Kristin has several revolutions of understanding, where she has an emotional confession from someone, and realizes that neither party understood the other. Several times she learns that she's unintentionally hurt someone (her husband, her sister, her sons), and each time it's just devastating.
Noted on February 14, 2017
Lord, if only you would give me this and this and this and this, then I will thank you and ask for nothing more except for this and this and this...
Surely she had never asked God for anything except that He would let her have her will. And every time she had been granted what she asked for - for the most part. Now here she sat with a contrite heart - not because she has sinned against God but because she was unhappy that she had been allowed to follow her will to the road's end.
Quoted on February 14, 2017
[marked here just for its resemblance to Family Promise, a charity here in Lawrence]
Jofrid was home alone with the parish's charity cases, two old people and two children, whose turn it was to stay at Jorundgaard.
Quoted on February 14, 2017
Was this how she would see her struggle end? Had she conceived in her womb a flock of restless fledgling hawks that simply lay in her nest, waiting impatiently for the hour when their wings were strong enough to carry them beyond the most distant blue peaks? And their father would clap his hands and laugh: Fly, fly, my young birds.

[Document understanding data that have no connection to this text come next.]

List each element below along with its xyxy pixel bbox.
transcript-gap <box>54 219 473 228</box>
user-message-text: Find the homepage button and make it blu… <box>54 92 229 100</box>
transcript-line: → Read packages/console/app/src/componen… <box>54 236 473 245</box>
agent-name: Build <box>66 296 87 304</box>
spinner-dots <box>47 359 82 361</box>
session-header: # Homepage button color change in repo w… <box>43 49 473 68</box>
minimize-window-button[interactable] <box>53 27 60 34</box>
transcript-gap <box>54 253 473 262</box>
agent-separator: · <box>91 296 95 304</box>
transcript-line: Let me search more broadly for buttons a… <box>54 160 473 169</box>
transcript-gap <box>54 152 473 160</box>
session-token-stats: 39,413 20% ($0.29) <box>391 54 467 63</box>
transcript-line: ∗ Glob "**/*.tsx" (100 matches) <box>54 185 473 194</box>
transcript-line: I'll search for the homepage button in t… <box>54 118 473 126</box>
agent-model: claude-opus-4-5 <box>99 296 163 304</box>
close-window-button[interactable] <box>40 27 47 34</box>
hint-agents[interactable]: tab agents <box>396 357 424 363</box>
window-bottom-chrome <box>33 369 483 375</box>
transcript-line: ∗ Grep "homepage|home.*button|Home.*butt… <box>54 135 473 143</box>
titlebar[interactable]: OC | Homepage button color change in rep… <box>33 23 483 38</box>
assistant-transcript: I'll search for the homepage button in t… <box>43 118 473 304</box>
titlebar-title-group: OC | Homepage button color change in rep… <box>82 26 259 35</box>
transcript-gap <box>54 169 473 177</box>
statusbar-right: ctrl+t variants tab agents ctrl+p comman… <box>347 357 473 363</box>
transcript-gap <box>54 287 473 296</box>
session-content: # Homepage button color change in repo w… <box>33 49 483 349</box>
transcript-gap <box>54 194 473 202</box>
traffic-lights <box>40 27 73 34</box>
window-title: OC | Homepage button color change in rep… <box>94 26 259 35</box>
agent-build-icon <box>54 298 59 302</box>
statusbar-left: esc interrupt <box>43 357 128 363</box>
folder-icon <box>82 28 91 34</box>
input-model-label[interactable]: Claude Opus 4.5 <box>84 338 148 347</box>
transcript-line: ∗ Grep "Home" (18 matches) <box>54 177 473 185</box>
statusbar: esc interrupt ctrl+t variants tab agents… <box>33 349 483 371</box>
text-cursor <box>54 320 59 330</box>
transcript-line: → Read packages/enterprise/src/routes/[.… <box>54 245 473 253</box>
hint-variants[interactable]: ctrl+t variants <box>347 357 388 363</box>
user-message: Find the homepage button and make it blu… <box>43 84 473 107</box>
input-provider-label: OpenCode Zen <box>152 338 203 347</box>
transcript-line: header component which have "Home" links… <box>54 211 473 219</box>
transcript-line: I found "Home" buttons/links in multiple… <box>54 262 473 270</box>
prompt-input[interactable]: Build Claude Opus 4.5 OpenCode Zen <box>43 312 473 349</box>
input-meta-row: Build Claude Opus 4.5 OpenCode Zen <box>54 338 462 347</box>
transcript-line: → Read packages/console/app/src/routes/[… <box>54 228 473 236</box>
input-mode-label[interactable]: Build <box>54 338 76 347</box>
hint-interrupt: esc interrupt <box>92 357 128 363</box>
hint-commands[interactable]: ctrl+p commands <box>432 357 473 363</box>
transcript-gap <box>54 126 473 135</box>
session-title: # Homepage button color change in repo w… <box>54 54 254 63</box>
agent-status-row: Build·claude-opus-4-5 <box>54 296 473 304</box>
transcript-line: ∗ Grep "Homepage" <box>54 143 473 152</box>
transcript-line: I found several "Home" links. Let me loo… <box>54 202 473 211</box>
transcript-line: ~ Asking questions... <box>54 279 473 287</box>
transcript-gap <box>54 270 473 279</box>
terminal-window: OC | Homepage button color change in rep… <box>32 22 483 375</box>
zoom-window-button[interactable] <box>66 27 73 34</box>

They would take them with bloody threads from the roots of her heart when they flew off, and they wouldn't even know it. She would be left behind alone, and all the heartstrings, which had once bound her to this old home of hers, she had already sundered. That was how it would end, and she would be neither alive nor dead.
Quoted on February 14, 2017
It was probably Brother Edvin who once said that those condemned to Hell had no wish to give up their torment: hatred and sorrow were their pleasures. That was why Christ could never save them. Back then this had sounded to her like wild talk. An icy shiver ran through her; now she was beginning to understand what the monk had meant.